Nixon carefully played on Kissinger’s rivalry with Secretary of State William Rogers. Nixon, deeply suspicious of “striped pants” diplomats, was determined to set his own foreign policy, with Kissinger serving as his strategic advisor and personal messenger to the Soviets, Chinese and North Vietnamese.
This did not stop the hapless Rogers from trying to do his job as head of the State Department and raising Kissinger’s ire. H.R. Haldeman wrote this in his famous diary:
“K in to see me for his periodic depression about Rogers. This time he’s found Rogers is meeting with (Russian diplomat) Dobrynin tomorrow and K is absolutely convinced that he’s going to try and make his own Vietnam settlement… and take full credit for it. K’s temptation is to confront Bill (Rogers)…Thinks he can scare him.”
Concessions to Brezhnev
As the 1972 elections approached, Nixon was desperate to be able to claim “peace” in Vietnam. But he and Kissinger now had little to bargain with, since the U.S. had withdrawn most of the 500,000 troops that were in Vietnam in 1968. In desperation, he and Kissinger turned to an unlikely partner, the Soviet Union.

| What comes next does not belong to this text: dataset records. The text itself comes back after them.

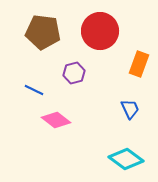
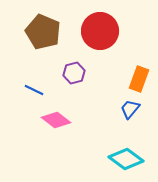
brown pentagon: rotated 16 degrees clockwise
orange rectangle: moved 15 px down
blue trapezoid: rotated 115 degrees counterclockwise
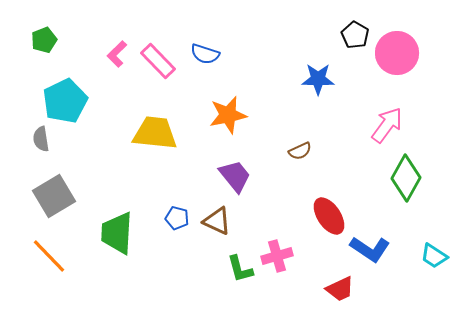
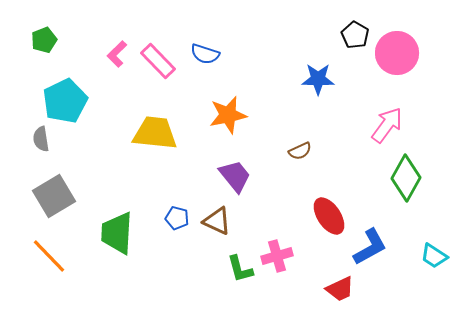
blue L-shape: moved 2 px up; rotated 63 degrees counterclockwise
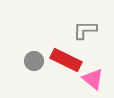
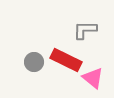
gray circle: moved 1 px down
pink triangle: moved 1 px up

Hoping to curry favor with Chairman Leonid Brezhnev, Nixon and Kissinger made a series of historic concessions. First, they would unilaterally acknowledge the “Iron Curtain” borders of Eastern Europe as permanent and accept a new Berlin agreement – without consulting their NATO allies. Second, they hastily agreed to a new SALT (strategic arms limitation agreement), granting major concessions to the Soviets. This shocked the existing U.S. arms limitation team headed by the respected Gerard Smith.
The Russians were secretly delighted and amazed how important the long-festering Asian war had become to Nixon, but they refused to slow their huge arms shipments to the North Vietnamese.
With almost all U.S. ground troops gone, Nixon had to rely on the Air Force. In the 21 months prior to the 1972 election, the Air Force dropped more bombs on Vietnam and Cambodia than the total tonnage rained down on Nazi Germany in World War II.
In 1972, the North Vietnamese, concerned about their damaged infrastructure and anticipating that Nixon would get re-elected, returned to the negotiating table. When he met with them in Paris, Kissinger made a big concession: the North could retain all the ground in South Vietnam it had captured and keep its troops in place. An agreement quickly fell into place. In October, just ten days before the election, Kissinger announced to a crowd of reporters, “Peace is at hand.”
With “peace” seemingly secure, Nixon cruised to re-election, clobbering Democrat George McGovern.
No Peace, No Honor
On January 23, 1973, just three days after his second inauguration, he told the American people that “we have concluded an agreement to end the war and bring peace with honor in Vietnam and in Southeast Asia.”
But the promise of peace was another deception. Warfare in Southeast Asia continued and by 1975, South Vietnam, Cambodia and Laos, once independent states, had all fallen under Communist control. Nixon himself was sinking in quicksand. Deeply engaged in the Watergate cover-up. He would resign in disgrace in August 1974.
Nor did the Paris agreement bring honor to the U.S. Eisenberg observes “the unrestrained use of American firepower had multiplied enemies and discredited friends.”
Why didn’t Nixon and Kissinger make the needed concessions and end the war four years earlier?
The author concludes “The unwillingness to stop a futile war was partly a result of (their) character and outlook. By temperament both men were drawn to military solutions and had reached a pinnacle of power by virtue of their ‘hawkish’ credentials…they readily embraced violent alternatives.”
The availability of the Nixon White House tapes and other declassified material enables Eisenberg to paint an intimate, day-by-day portrait of both men’s interactions, complete with mood swings and unpleasant epithets.
Given the fact that (to our knowledge) no President since Nixon has taped conversations inside the White House, it may be a long time before we are able to get this kind of objective, detailed report of presidential decision-making.